Und schon kam auch eine nette Frau, vielleicht 25-30 Jahre, die mich dann auch einlud, mir das Anwesen anzusehen. War alles da: Komposttoilette, Dusche, Gemeinschaftsküche und Partyraum, Stellplätze im hohen Gras auf Zuweisung, Miniramp, Sitzgelegenheiten, …


Alles war in einem gebrauchsfähigen Zustand, ich musste nur meine Ansprüche einfach überprüfen und reduzieren.
Toilette: man merkte, über den Reinigungszyklus wurde bestimmt schon 1/2 Jahr ohne Ergebnis debatiert, während die Fliegen schon wegen Überbevölkerung ausschwirrten, um eine neue Heimat zu finden. Die Dusche hatte keine innenliegende Badematte in der freistehenden Wanne, musste ich feststellen. Es waren nur die Haare vieler Vorduscher. Auch das morsche Holz oder das undichte Dach waren nicht wirklich von Bedeutung, da man bei dem kalten Wasser eh nicht lange dort bleiben wollte. Die Küche überforderte mich auch etwas. Ich verstand weder das Wasser-, Elektro-, noch das Reinigungskonzept und so entschied ich mich die Küche nur für Konversation im Sitzen oder Stehen zu nutzen.

das größte Apartment in freier Verwaltung…

Aber Materielles zählt nicht so viel, wie die netten Leute dort. Philip aus Deutschland, zur Zeit arbeitslos, weil er seine Seifenproduktion nicht mehr auf Weihnachtsmärkten an den Man/die Frau bringen konnte, hatte sich irgendwoher einen Trailer besorgt, und baute darauf eine Hütte für den Winter. Mobil – meinte er – weil er die dann vielleicht auch woanders hinziehen wollte. Er war fleißig und erfahren, wie mir schien, und besorgte sich immer wieder Holz und verarbeitete alles nach Auge und ohne Plan (oder er hatte ihn einfach nur im Kopf). Respekt. Ich mache immer Pläne bei solchen Bauvorhaben. Nach 3 Tagen war auch alles gut fertig. Wände dran, Fenster drin, aber das Dach würde ich nicht mehr erleben…
Auf meine Frage wo er denn den Wagen vom Gelände ziehen wolle, stutzte er einen Augenblick, überlegte, und meinte dann: dann bleibt er eben hier stehen. Die einzige Zufahrt war zu eng und klein…

Joachim, oder besser „Joakhiem“, wie der Argentinische, 30-jährige Besitzer der Anlage heißt, baute auch an einer Bleibe. Camper Van.
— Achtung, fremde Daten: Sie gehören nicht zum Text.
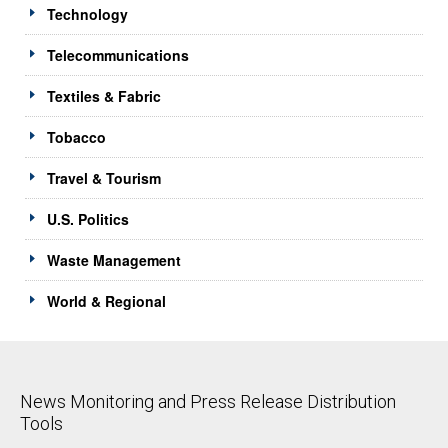
Technology
Telecommunications
Textiles & Fabric
Tobacco
Travel & Tourism
U.S. Politics
Waste Management
World & Regional
News Monitoring and Press Release Distribution
Tools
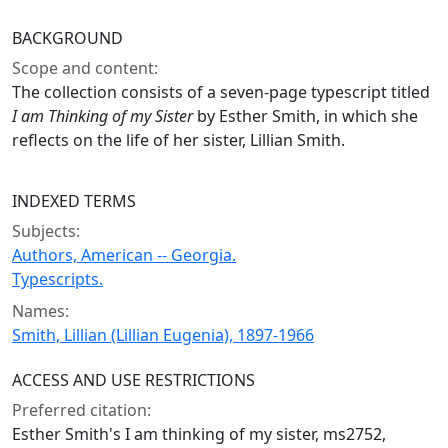
BACKGROUND
Scope and content:
The collection consists of a seven-page typescript titled
I am Thinking of my Sister
by Esther Smith, in which she
reflects on the life of her sister, Lillian Smith.
INDEXED TERMS
Subjects:
Authors, American -- Georgia.
Typescripts.
Names:
Smith, Lillian (Lillian Eugenia), 1897-1966
ACCESS AND USE RESTRICTIONS
Preferred citation:
Esther Smith's I am thinking of my sister, ms2752,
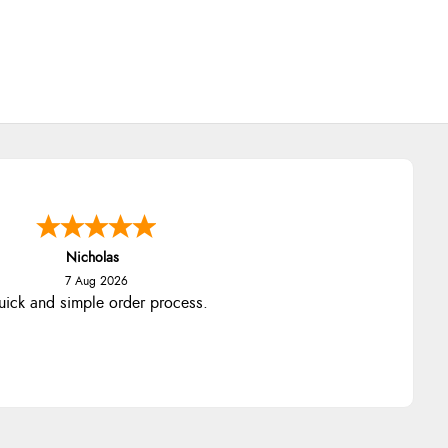
Nicholas
7 Aug 2026
ick and simple order process.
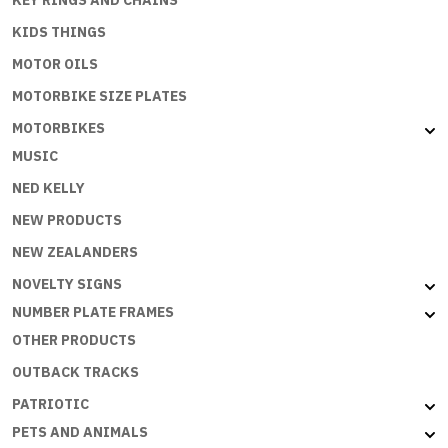
KIDS THINGS
MOTOR OILS
MOTORBIKE SIZE PLATES
MOTORBIKES
MUSIC
NED KELLY
NEW PRODUCTS
NEW ZEALANDERS
NOVELTY SIGNS
NUMBER PLATE FRAMES
OTHER PRODUCTS
OUTBACK TRACKS
PATRIOTIC
PETS AND ANIMALS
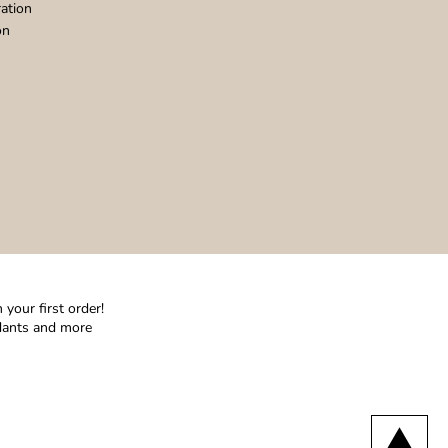
ation
on
your first order!
ndants and more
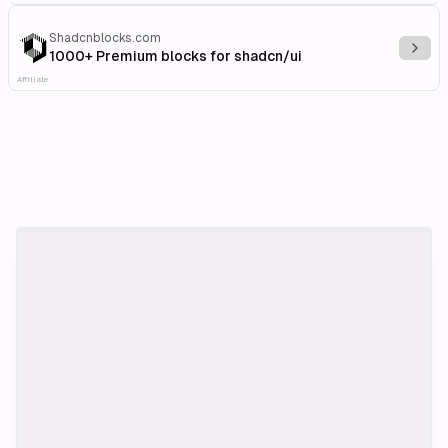
Shadcnblocks.com
Explo
1000+ Premium blocks for shadcn/ui
Affiliate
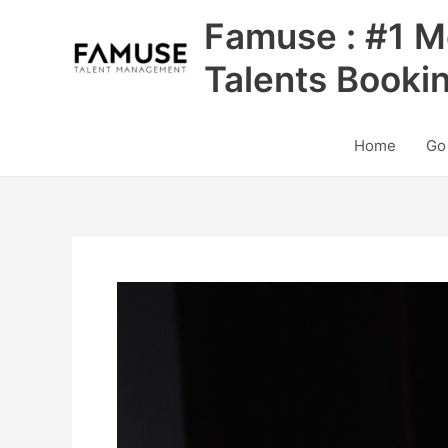
Skip
Famuse : #1 M
to
content
Talents Booki
Home
Go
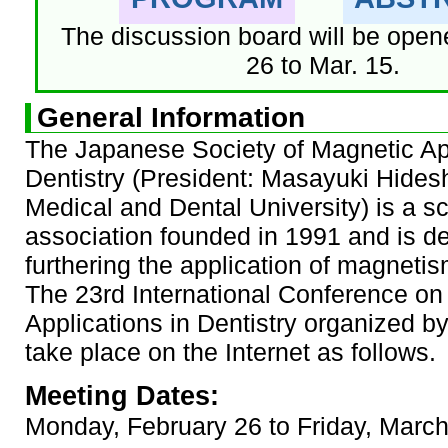
The discussion board will be open
26 to Mar. 15.
General Information
The Japanese Society of Magnetic App
Dentistry (President: Masayuki Hides
Medical and Dental University) is a sci
association founded in 1991 and is d
furthering the application of magnetism
The 23rd International Conference on
Applications in Dentistry organized b
take place on the Internet as follows.
Meeting Dates:
Monday, February 26 to Friday, Marc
Er war noch beim Entrosten und entschied bei komplizierten Ecken, es mit Rostumwandler und Farbe zu regeln. Bürsten und schrubben war nicht gerade angenehm…
Er hatte auch den ganzen Tag eine Tasse Tee mit Strohalm dabei und führte sich ausreichend Flüssigkeit zu. Dachte ich. Es war aber irgendwas mit Cannabis. Warum nicht.
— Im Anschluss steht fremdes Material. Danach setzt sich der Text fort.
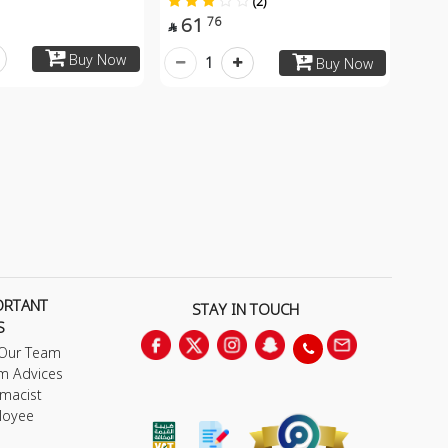
(2)
61
76

Buy Now
1
Buy Now
ORTANT
STAY IN TOUCH
S
 Our Team
m Advices
macist
loyee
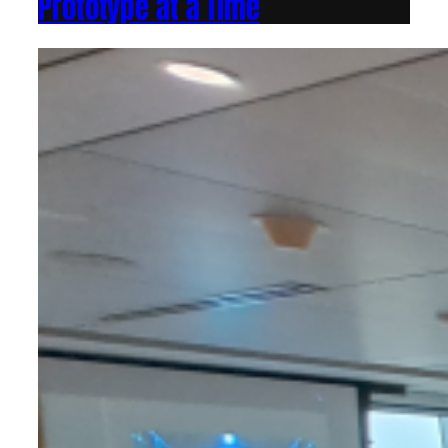
Prototype at a Time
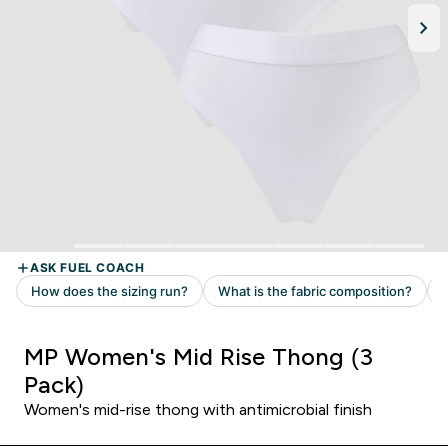
MP Women's Mid Rise Thong (3
Pack)
Women's mid-rise thong with antimicrobial finish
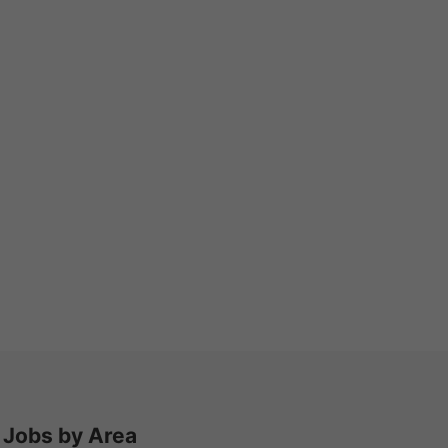
Jobs by Area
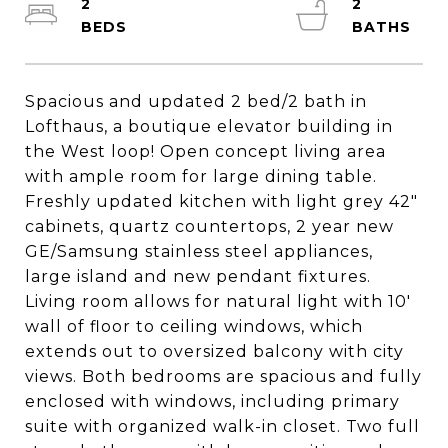
2
2
Spacious and updated 2 bed/2 bath in
Lofthaus, a boutique elevator building in
the West loop! Open concept living area
with ample room for large dining table.
Freshly updated kitchen with light grey 42"
cabinets, quartz countertops, 2 year new
GE/Samsung stainless steel appliances,
large island and new pendant fixtures.
Living room allows for natural light with 10'
wall of floor to ceiling windows, which
extends out to oversized balcony with city
views. Both bedrooms are spacious and fully
enclosed with windows, including primary
suite with organized walk-in closet. Two full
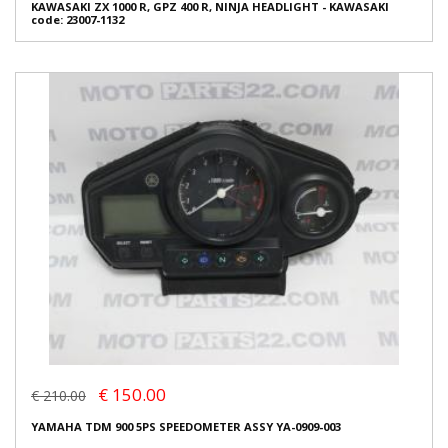
KAWASAKI ZX 1000 R, GPZ 400 R, NINJA HEADLIGHT - KAWASAKI
code: 23007-1132
€ 150.00
€ 210.00
YAMAHA TDM 900 5PS SPEEDOMETER ASSY YA-0909-003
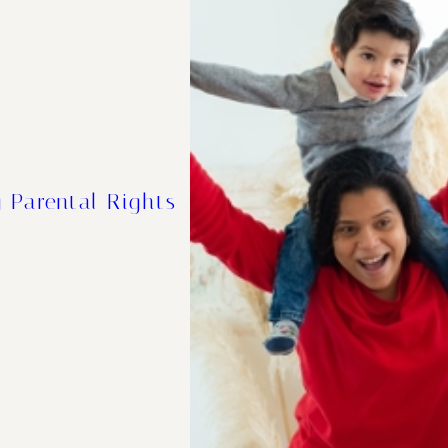
 Parental Rights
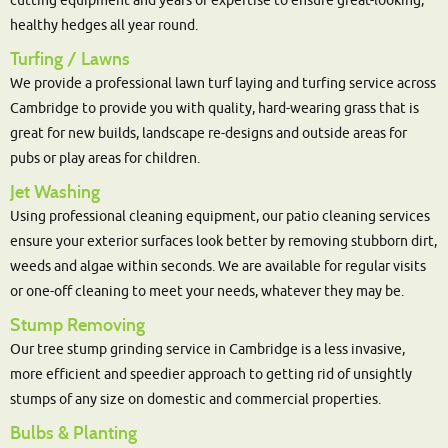
cutting equipment and years of expertise to ensure great-looking,
healthy hedges all year round.
Turfing / Lawns
We provide a professional lawn turf laying and turfing service across
Cambridge to provide you with quality, hard-wearing grass that is
great for new builds, landscape re-designs and outside areas for
pubs or play areas for children.
Jet Washing
Using professional cleaning equipment, our patio cleaning services
ensure your exterior surfaces look better by removing stubborn dirt,
weeds and algae within seconds. We are available for regular visits
or one-off cleaning to meet your needs, whatever they may be.
Stump Removing
Our tree stump grinding service in Cambridge is a less invasive,
more efficient and speedier approach to getting rid of unsightly
stumps of any size on domestic and commercial properties.
Bulbs & Planting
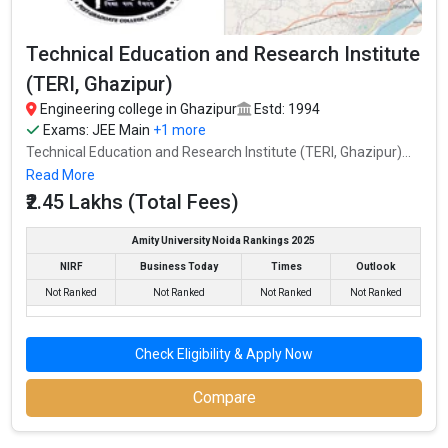
Technical Education and Research Institute
(TERI, Ghazipur)
Engineering college in Ghazipur
Estd: 1994
Exams:
JEE Main
+1 more
Technical Education and Research Institute (TERI, Ghazipur)...
Read More
₹2.45 Lakhs (Total Fees)
Amity University Noida Rankings 2025
NIRF
Business Today
Times
Outlook
Not Ranked
Not Ranked
Not Ranked
Not Ranked
Check Eligibility & Apply Now
Compare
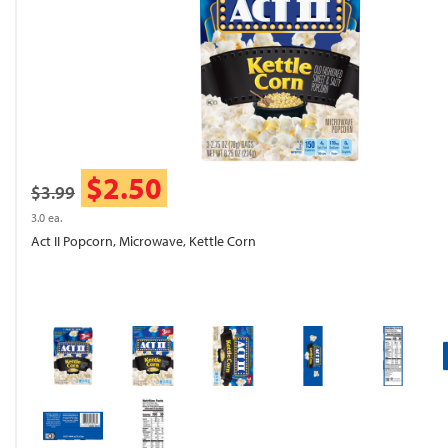
$2.50
$3.99
3.0 ea.
Act II Popcorn, Microwave, Kettle Corn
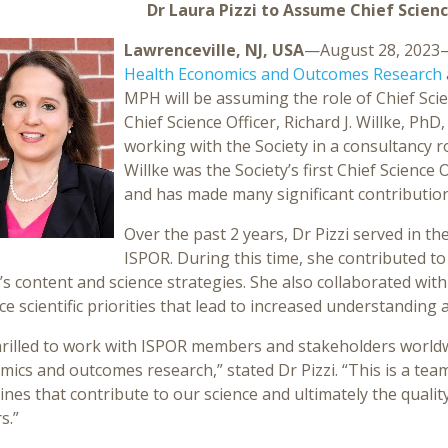
Dr Laura Pizzi to Assume Chief Scienc
Lawrenceville, NJ, USA
—August 28, 2023
Health Economics and Outcomes Research
MPH will be assuming the role of Chief Scie
Chief Science Officer, Richard J. Willke, PhD, 
working with the Society in a consultancy ro
Willke was the Society’s first Chief Science 
and has made many significant contribution
Over the past 2 years, Dr Pizzi served in the
ISPOR. During this time, she contributed 
s content and science strategies. She also collaborated with
e scientific priorities that lead to increased understanding
hrilled to work with ISPOR members and stakeholders worldw
ics and outcomes research,” stated Dr Pizzi. “This is a team
lines that contribute to our science and ultimately the quali
s.”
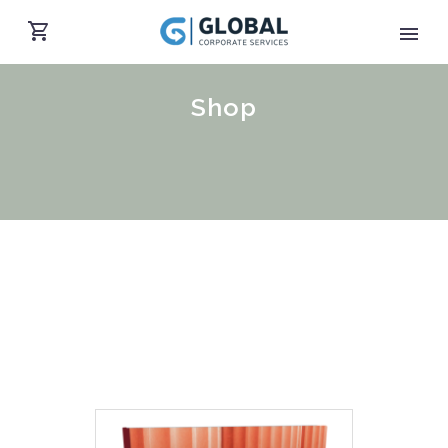
Shop
English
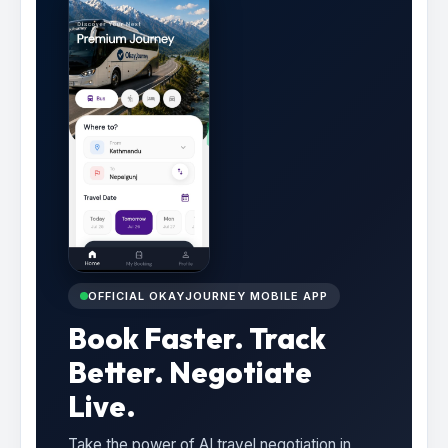
OFFICIAL OKAYJOURNEY MOBILE APP
Book Faster. Track
Better. Negotiate
Live.
Take the power of AI travel negotiation in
An meinem 2ten Abend stellte sich der ganze Stellplatz mit Autos zu. Einer der Campgäste schmiss eine Party. Ich war zu Partybeginn auch in der „offenen Küche“. Die Musik war gut, verschieden Hunde hatten die Sofas vorgewärmt, und als Gastgeschenk gab es dann auch den ein und anderen Klumpen Dope. Ein Österreicher, der jetzt nach dem Jacobsweg schon 5 Jahre unterwegs war, sich zwischendurch nach Brasilien verlaufen hatte, weil er einer Frau folgte und jetzt in Portugal überwintern wollte, hatte besonders viel lustige Freude an dem übergroßen Klumpen, den er verschenkte. Er kicherte konstant und war dabei sehr cool…
Da es dann irgendwie für mich immer weniger passte, sich nicht stimmig anfühlte, verließ ich die Party und freute mich schon beim Aufbruch auf den Bulli.

hinten links der Stellplatz mit dem roten Surfboard

4 Nächte blieb ich dort. Vollkommen ok. Ich weiß es deshalb so genau, weil ich „Joakhiem“, der auch surfte, wie einige andere dort auch, 40 Euro gab.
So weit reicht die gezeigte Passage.